| HN Mirror

Y	Hacker News new \| ask \| show \| jobs

by monatis 105 days ago

We kept running into the same exact bottleneck with fine-tuning and evals: You have the source documents, and you have the base model, but you usually don’t have the actual conversations.

If you’re working with internal docs, regulatory text, or technical manuals, there’s plenty of material but zero multi-turn chat logs. And flattening this into standard instruction/response pairs creates models that sound like templates, failing to capture how users actually ask for clarification or push back.

So we open-sourced a small, opinionated library called AfterImage.

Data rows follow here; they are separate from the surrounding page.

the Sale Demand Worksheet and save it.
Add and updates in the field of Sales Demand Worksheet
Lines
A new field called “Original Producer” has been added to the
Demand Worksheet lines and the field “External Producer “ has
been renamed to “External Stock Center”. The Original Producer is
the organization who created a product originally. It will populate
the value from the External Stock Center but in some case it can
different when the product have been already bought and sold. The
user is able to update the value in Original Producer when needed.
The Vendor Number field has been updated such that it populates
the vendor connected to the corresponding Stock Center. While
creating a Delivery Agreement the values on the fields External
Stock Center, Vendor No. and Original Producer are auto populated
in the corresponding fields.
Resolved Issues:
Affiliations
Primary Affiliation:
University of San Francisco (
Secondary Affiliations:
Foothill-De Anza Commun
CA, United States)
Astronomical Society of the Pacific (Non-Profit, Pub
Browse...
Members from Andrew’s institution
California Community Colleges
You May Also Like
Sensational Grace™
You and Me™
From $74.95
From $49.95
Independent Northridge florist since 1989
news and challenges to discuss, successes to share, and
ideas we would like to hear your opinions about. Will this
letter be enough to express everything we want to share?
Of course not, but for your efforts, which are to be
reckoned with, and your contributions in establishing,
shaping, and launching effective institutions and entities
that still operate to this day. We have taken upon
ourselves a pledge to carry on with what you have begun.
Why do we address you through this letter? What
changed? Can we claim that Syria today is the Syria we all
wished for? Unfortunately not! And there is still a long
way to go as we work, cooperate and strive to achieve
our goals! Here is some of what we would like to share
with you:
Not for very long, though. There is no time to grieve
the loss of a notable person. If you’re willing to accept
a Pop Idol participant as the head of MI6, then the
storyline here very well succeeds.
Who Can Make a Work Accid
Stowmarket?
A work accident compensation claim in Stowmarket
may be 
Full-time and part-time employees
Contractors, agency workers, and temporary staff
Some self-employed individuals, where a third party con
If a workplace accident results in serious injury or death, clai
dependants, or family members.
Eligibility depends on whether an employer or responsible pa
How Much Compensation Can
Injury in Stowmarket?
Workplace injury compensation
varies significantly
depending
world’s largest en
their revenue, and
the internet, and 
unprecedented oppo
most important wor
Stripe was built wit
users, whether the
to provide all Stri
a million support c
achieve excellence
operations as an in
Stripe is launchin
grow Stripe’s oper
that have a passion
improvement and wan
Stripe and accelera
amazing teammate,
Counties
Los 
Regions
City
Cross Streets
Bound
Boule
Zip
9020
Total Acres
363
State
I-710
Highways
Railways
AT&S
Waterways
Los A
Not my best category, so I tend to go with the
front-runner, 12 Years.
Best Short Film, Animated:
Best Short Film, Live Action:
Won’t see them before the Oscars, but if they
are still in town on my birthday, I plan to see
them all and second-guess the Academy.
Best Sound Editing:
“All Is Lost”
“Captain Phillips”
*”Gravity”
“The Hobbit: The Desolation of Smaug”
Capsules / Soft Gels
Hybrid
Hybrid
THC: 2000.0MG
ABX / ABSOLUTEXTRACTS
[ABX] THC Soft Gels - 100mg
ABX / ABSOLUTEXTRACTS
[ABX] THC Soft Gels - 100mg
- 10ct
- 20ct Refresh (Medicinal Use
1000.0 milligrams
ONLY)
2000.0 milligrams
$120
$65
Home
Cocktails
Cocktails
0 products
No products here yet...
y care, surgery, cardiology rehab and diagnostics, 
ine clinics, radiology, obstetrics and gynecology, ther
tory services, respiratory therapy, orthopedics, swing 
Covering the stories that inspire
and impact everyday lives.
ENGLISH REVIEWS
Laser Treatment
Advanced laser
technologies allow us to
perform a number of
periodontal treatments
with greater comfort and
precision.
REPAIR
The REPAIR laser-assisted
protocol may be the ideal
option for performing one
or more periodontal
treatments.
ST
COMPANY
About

It generates synthetic multi-turn conversations grounded in a corpus you provide. The architecture is straightforward: - A simulated user ("Correspondent") with optional persona variation - A simulated assistant ("Respondent") - Both strictly grounded via sampled source material - Outputs directly to JSONL for your SFT (Supervised Fine-Tuning) / eval pipelines

*Why build this?* The narrow bet here is that multi-turn dialogue is its own distinct data problem. There are already great general synthetic data tools (distilabel, synthetic-data-kit). We aren't competing with them. AfterImage prioritizes composable design where generation can be customized with callbacks. For example, you can connect it to various data sources such as local files or Qdrant collections, or you can choose retriever strategies for RAG or aggregation methods for composite evaluation.

*A few honest caveats:* - We don’t have a strong published benchmark yet (semantic similarity only so far). - Quality noticeably degrades/loops as conversations get too long (>5+ turns). Luckily, one-to-three turns is more than enough for most SFT cases.